Catherynne M. Valente explains why what Christopher Priest did could not have been done by a woman:
I couldn’t, of course, even if I wanted to. But neither could almost any other woman writer or blogger I can think of. Go after popular SF writers and a respected award? She’d have gotten death threats, rape threats, comments telling her everything from shut up and make [unnamed internet male] a sandwich to wishing she’d be raped to death because that would shut her right up.
[…]
That’s the line I walk, and most female authors and commentators walk. On one side of it is a silence which we can’t afford and on the other are the blowback and threats, which come quietly and secretly through email or boldly and baldly in comments.
This is a reality you don’t have to face as a bloke; one of the greatest advantages/privileges of being a straight, white male is that if people dislike me or disagree with me, it’s purely because of what I say or do, not what I present as. Which means that voices like mine or Priest’s are both overrepresented and overvalued, both because we are listened to more and because other voices are dismissed; even worse is that some voices aren’t just ignored but actively chased away. With rape threats even!

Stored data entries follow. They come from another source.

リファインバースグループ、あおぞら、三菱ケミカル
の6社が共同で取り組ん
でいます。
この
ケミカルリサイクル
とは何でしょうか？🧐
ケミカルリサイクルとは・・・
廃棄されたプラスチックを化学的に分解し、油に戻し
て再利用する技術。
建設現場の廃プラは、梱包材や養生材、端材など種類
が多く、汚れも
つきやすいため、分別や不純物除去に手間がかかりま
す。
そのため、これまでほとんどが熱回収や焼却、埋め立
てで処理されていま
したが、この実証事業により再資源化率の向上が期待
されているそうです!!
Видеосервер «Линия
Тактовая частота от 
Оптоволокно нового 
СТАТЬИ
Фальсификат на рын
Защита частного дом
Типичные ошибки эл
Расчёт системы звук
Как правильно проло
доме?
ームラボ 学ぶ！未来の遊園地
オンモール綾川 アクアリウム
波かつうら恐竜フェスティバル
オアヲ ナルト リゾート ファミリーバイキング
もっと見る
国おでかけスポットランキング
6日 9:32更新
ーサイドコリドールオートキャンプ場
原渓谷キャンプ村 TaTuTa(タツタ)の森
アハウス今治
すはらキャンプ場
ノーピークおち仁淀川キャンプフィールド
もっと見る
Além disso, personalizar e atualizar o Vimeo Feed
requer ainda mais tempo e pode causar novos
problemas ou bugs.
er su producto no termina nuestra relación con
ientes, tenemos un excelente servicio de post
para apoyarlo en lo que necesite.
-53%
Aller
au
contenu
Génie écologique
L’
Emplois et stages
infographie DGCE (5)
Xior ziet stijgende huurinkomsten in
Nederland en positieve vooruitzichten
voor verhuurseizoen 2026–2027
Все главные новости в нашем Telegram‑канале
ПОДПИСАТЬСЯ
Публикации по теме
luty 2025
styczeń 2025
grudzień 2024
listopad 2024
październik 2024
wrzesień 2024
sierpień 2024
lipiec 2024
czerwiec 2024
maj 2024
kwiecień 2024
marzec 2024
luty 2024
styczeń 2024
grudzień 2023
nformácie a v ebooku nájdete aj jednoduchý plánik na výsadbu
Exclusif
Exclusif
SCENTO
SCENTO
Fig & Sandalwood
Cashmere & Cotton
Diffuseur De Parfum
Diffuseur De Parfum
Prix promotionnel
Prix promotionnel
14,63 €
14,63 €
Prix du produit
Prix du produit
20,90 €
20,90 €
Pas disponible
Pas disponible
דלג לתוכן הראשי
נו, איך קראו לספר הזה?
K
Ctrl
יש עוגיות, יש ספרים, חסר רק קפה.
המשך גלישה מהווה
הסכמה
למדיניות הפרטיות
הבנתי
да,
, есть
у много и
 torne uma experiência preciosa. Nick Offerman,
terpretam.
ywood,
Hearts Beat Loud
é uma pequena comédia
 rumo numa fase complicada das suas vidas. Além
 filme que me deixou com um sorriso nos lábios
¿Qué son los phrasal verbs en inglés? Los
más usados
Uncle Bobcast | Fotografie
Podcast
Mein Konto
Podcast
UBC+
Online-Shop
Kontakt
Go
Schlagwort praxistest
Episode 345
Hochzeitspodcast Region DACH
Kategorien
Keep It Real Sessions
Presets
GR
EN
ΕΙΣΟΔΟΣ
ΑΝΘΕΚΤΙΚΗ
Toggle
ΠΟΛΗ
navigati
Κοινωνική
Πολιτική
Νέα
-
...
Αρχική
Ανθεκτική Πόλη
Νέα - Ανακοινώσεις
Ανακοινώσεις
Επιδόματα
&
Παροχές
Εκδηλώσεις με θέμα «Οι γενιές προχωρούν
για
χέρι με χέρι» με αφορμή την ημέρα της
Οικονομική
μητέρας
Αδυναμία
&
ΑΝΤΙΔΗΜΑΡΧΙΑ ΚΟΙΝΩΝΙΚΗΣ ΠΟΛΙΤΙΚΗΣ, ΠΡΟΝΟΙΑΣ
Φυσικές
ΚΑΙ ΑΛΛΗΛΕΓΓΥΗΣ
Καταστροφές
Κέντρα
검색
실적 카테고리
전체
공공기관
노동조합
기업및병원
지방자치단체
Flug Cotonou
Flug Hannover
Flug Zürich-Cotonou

Apart from anything else, this impovers the dialogue we’re all having with each other about science fiction, if you can only be taken serious if you’re a straight white bloke and if you’re not, you get sexist or racist slurs (or both) aimed at you. It’s not good for fandom and it’s obviously incredibly bad for those who are subjected to it.
For those of us who don’t run this risk, there’s the obligation to do something about it, to speak out against such attacks whenever we see them, obviously not participate in them ourselves and most importantly, not blame the victims for something they supposedly done to “provoke” these attacks.